----- Provided material -----

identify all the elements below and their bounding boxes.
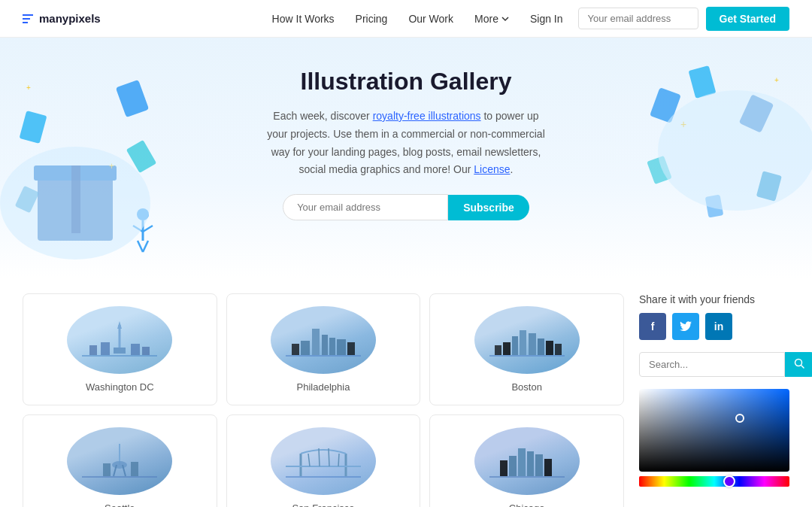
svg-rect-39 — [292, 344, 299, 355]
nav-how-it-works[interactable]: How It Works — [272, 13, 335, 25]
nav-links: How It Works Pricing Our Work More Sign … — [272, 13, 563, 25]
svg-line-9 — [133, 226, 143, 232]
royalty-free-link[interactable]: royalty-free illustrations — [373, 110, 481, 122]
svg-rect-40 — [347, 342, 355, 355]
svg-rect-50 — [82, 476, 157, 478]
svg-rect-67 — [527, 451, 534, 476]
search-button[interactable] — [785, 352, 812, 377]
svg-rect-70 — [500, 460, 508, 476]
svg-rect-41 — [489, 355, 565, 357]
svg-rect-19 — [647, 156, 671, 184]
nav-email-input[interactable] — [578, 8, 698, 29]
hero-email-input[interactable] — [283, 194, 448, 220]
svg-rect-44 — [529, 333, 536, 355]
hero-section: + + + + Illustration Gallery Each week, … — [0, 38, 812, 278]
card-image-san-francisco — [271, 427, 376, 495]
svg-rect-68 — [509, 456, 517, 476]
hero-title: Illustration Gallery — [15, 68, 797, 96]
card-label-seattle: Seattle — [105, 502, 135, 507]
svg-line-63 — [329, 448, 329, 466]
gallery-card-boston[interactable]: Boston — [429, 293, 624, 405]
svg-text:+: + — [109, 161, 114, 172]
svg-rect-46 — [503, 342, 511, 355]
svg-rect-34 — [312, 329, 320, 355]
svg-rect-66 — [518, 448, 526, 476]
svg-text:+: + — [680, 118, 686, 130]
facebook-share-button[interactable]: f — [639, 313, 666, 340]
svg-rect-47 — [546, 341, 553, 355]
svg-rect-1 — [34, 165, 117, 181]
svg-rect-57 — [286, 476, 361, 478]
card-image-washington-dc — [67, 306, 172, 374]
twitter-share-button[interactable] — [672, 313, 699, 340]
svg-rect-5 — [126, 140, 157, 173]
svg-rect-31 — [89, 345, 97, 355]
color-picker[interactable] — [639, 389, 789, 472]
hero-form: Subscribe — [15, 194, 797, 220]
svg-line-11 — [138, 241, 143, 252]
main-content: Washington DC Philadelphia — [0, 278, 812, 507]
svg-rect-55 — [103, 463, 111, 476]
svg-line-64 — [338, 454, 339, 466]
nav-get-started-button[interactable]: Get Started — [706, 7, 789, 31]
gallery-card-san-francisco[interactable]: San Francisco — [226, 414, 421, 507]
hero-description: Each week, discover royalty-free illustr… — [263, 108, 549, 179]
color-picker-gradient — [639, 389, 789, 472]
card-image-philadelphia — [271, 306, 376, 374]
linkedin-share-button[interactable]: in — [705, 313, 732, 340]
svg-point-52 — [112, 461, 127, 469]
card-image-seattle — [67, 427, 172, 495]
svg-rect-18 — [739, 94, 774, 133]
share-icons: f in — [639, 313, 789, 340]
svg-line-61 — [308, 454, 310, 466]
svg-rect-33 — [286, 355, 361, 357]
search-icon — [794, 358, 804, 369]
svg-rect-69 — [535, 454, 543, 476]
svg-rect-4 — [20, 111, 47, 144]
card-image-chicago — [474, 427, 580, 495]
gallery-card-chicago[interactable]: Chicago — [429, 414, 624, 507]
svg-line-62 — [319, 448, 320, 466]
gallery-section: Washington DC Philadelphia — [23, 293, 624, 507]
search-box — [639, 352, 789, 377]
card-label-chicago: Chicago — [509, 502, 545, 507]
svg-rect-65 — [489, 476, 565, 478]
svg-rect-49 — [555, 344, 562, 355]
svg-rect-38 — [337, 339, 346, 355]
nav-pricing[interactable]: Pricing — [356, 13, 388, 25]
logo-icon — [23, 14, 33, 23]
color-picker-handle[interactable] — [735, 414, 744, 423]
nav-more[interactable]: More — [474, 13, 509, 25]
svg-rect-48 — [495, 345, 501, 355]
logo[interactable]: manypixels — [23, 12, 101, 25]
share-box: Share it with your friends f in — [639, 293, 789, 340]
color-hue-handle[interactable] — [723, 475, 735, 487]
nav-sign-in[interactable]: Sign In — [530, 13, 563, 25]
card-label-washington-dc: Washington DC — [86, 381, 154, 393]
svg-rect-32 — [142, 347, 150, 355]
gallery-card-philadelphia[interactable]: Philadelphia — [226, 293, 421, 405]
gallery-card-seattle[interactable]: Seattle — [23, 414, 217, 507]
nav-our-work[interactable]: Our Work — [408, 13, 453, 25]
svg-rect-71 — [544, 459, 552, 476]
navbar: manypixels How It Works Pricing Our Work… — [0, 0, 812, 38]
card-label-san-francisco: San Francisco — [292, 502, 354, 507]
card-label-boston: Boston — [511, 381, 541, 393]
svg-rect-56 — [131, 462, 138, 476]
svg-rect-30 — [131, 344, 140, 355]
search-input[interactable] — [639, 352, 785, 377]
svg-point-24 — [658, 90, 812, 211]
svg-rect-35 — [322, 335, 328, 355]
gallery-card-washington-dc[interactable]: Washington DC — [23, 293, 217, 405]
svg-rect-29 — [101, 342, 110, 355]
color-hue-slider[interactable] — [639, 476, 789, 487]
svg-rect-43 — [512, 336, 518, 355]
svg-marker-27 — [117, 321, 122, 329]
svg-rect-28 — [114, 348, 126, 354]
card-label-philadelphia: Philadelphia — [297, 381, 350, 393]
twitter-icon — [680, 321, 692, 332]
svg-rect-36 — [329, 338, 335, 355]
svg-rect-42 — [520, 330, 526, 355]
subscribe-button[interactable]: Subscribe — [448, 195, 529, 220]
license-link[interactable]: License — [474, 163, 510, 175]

-----

The answer must be every line from the entries above that holds the string "Each".

* Answer
hero-section: + + + + Illustration Gallery Each week, … — [0, 38, 812, 278]
hero-description: Each week, discover royalty-free illustr… — [263, 108, 549, 179]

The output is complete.